There are several factors that brought AI in the spotlight and they are related to the origin of Data Science as well. These elements are the democratization of computing resources, the rise of open-source code and the digital age we live in. With all these developments Data Science boomed.
How is AI different from Data Science?
Despite the interchangeable use of both terms, they are not the same. AI is any kind of intelligence in a machine; thus, as we said beforehand, a very broad concept. However, Data Science is an area of study involving interdisciplinary fields such as statistics, mathematics, programming and domain specific knowledge.
We know AI is very general to define globally and capture everything, and even though Data Science is more specific in its definition, it is still entangling many topics. Yet, it is the last field we mentioned, domain knowledge, the one that brings the specificity that we were missing. If you are dealing with text data, you are in the domain of text analytics or Natural Language Processing; if images are the subject of analysis, you have image recognition; or maybe you have time series data as for weather forecasting. As you can see, Data Science covers a wide different menu of data types, sources, models and techniques.
What does Data Science look like in PublicSonar?
We are focused on text data and to solve the problems we make use of different approaches. Depending on the scope of what we want to achieve, we may vary our toolset from traditional text processing to Deep Neural Networks. And that is because we can’t, unfortunately, have a one-stop shop to fix everything. So we need to experiment and reason well what the best implementation is and what the trade-offs would be if several possibilities are present.
An example of this comes with the diversity of sources we analyse; a model looking at tweets will probably have to deal with a language that differs greatly from the one written in newspapers articles. In general, the techniques and models we choose need to suit the data source/s, the complexity of the problem and the engineering integration to make it usable.
How can Data Science help crisis and incident management?
The first step to manage and monitor an incident with public data is to create a good query. For that PublicSonar has developed a model that helps you come up with similar words to the one you originally wrote. This way you can quickly click and add relevant words to the query and improve the whole query building process.
Once you have your query built, one of the recurrent scenarios in crises and incidents is the spike in number of incoming messages. Data Science can help you synthesize a vast quantity of information by summarising long text content; extracting key text entities such as dates, times, locations, geopolitical entities, persons or other unique references; and show you the sentiment present in the text messages together with the main topics relating to it.

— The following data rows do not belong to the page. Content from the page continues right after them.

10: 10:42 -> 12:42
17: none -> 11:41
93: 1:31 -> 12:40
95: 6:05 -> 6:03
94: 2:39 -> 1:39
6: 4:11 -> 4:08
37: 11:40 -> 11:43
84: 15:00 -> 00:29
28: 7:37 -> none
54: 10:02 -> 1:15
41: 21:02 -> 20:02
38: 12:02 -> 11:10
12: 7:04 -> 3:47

We are also working on models that learn to extract information for specific use cases. For instance, in the event of an attack the models would go through the messages and extract key information like the main event, casualties, where it happened, the type of attack, the status of the event or some relevant information about the perpetrator.

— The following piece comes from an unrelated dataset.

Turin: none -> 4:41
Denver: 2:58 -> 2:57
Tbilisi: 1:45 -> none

How to train and teach these models?
Many of our models need data annotated from humans in order to learn how to perform the task. One major advantage in PublicSonar is our in-house annotation. We have built a team of annotators that are constantly teaching and updating our current and new models. Furthermore, we also leverage the domain expertise from our users so that they can correct our models’ extractions, improving the results quality over time.
Data Science challenges?
Machine Learning and Deep Learning models carry on some challenges and flaws that everyone should be aware of, especially when working together with them.
The first point is that they are not reasoning brains. These models perform the tasks for which they are trained, they cannot learn new tasks or knowledge unless we first train and prepare them to do so. Thus, models fail to deliver a human-like experience for some tasks.
The second point refers to the model bias. As we said previously, many of our models learn from human examples. If those examples are wrong or contain any kind of human bias so will be the model’s performance. This problem accentuates when using examples from different humans. We can think of a baby being told what he did was good from the mother and bad from the father, it is counterproductive and confusing for a learning brain. Human biases are very subtle and hard to realise sometimes. As an example, in 2016 Microsoft released Tay, a conversational bot. It was not after real life users interactions with the Deep Learning bot that they realised Tay was inherently racist due to being trained with the wrong Twitter data. The bottom line is that the model will mimic the underlying examples. It is important to educate the model correctly and spot biases soon so that we can correct them.
The third and last point is that the more complex models are, the harder it is to understand the inner workings for the final result given. This relates to the introduction of bias and the difficulty of first, spotting it, and second, understanding how it happened. The flow of thoughts from human reasoning is also very informative as it gives us more context, however, it is something Deep Learning models fail to deliver for the moment.